But as part of that [social] contract, it is also reasonable to expect residents of the society who can do so to contribute an appropriate amount to their own health care. This translates into a requirement on individuals to enroll themselves and their dependents in at least a basic health plan — one that at the minimum should protect the rest of society from large and unexpected medical costs incurred by the family. And as any social contract, there would also be an obligation on society. To the extent that the family cannot reasonably afford reasonable basic coverage, the rest of society, via government, should take responsibility for financing that minimum coverage.
The obligations on individuals does not have to be a “hard” mandate, in the sense that failure to obtain coverage would be illegal. It could be a “soft” mandate, meaning that failure to obtain coverage could result in the loss of tax benefits and other government entitlements.
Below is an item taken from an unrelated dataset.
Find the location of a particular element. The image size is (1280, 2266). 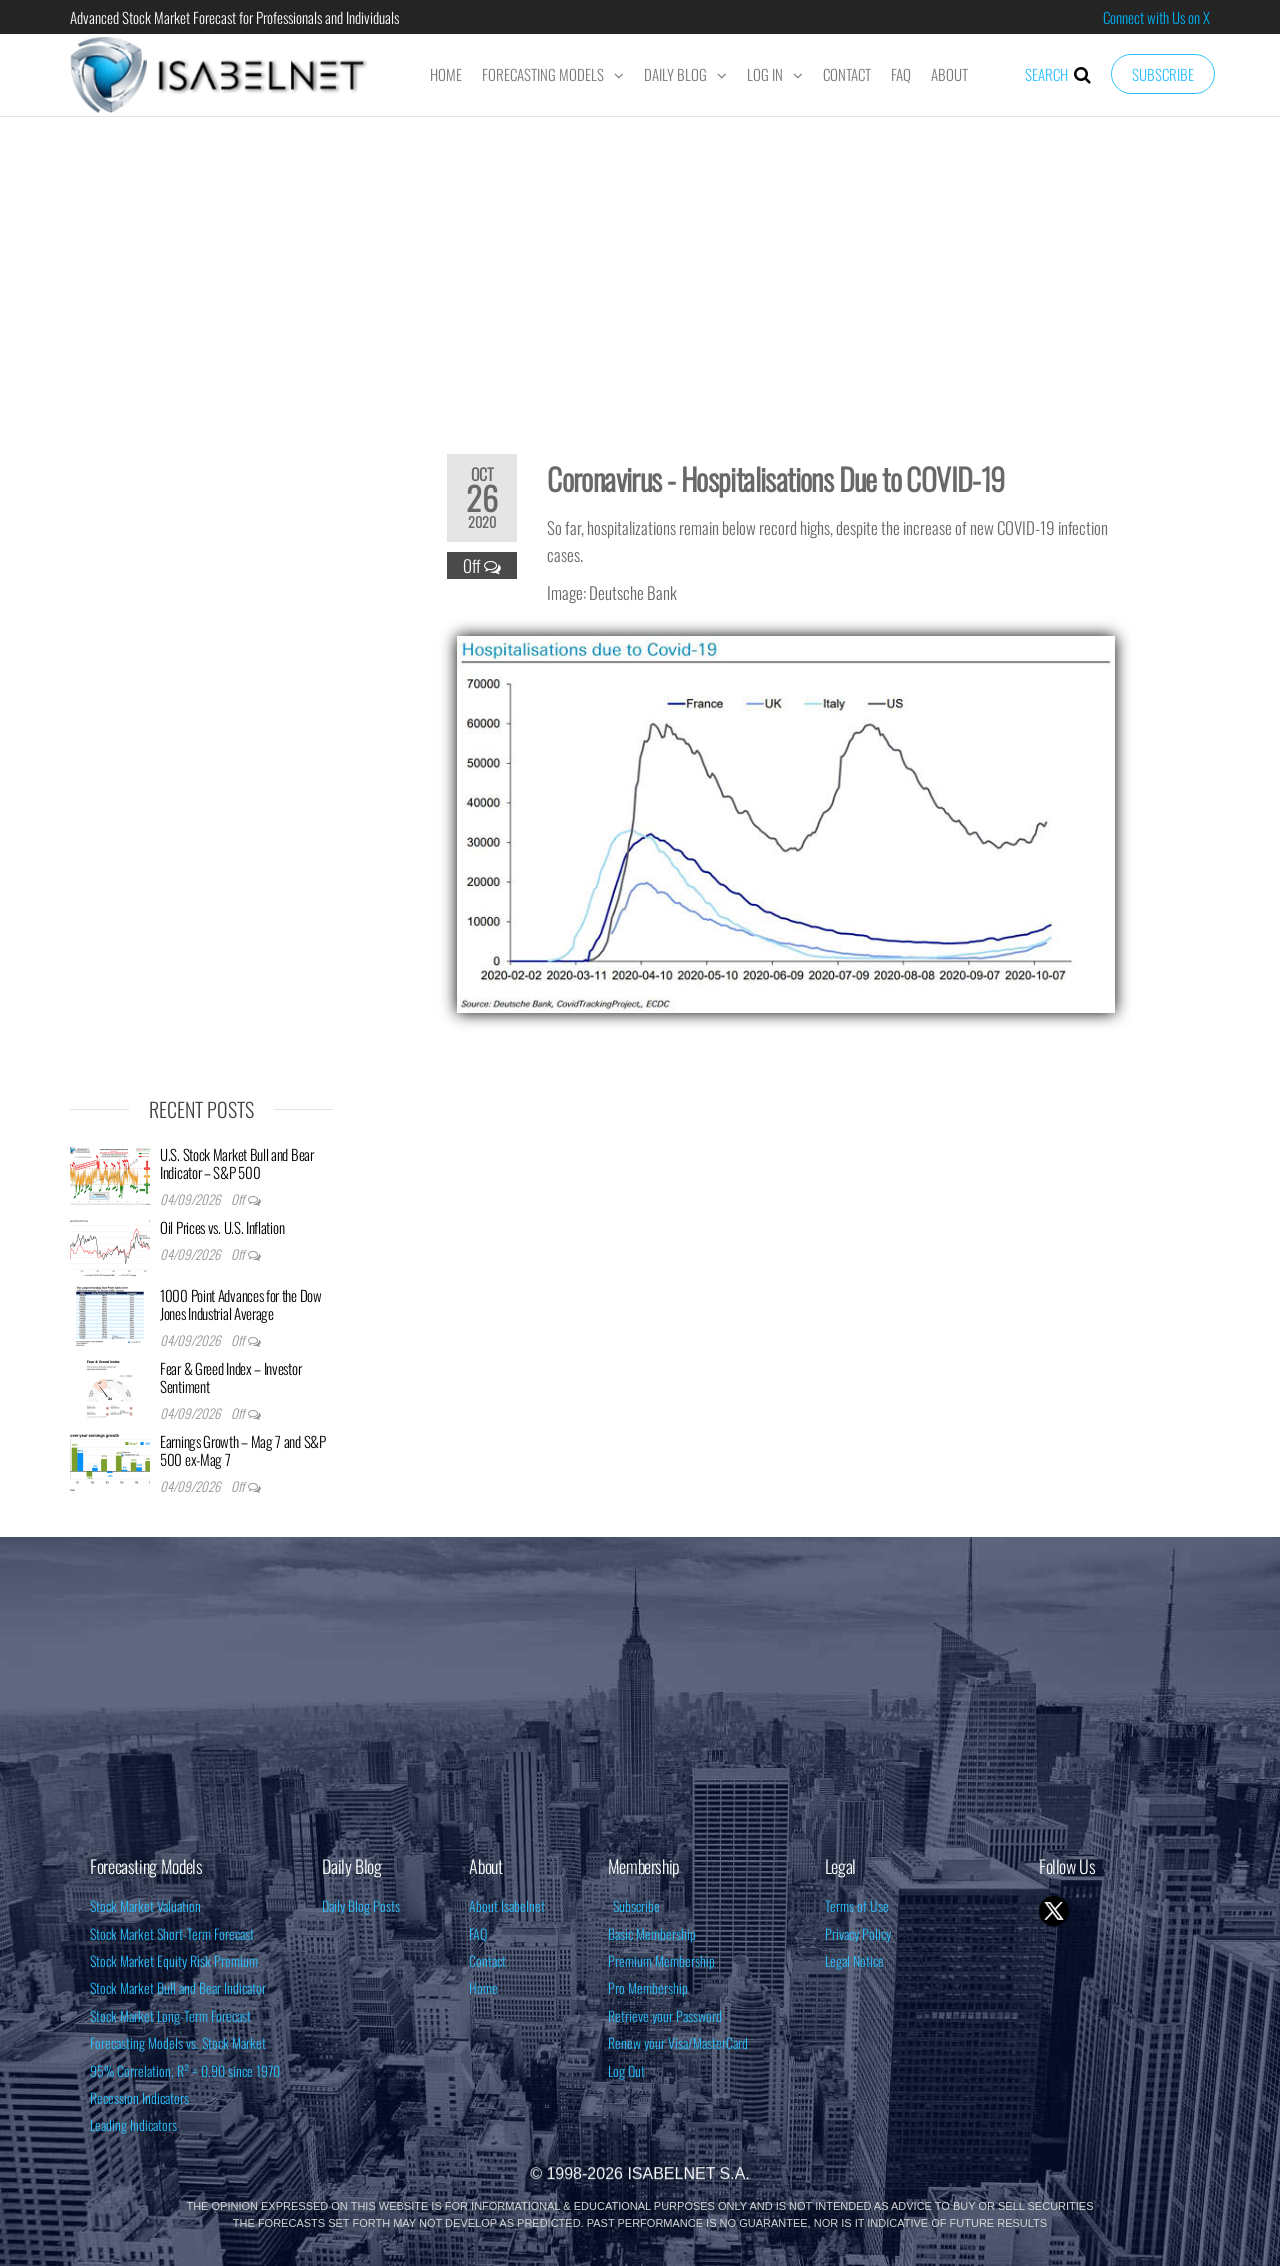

Now of course I’ll grant that neither Butler’s plan nor the version of this plan touted by Ron Bailey in Reason in 2003 is exactly the same as what you find in the Affordable Care Act. But that’s exactly the point. Conservatives could, if they wanted to, have offered something like what Butler or Bailey favor as an alternative and then compromised between Obama’s ideas and this Butler/Bailey alternative. That would have probably meant a less-generous minimum benefits package and less reliance on Medicaid expansion. But instead the right chose to gamble on the idea of totally defeating the Obama administration and they wound up with a more leftwing policy than otherwise would have been the case. And they have only themselves to blame.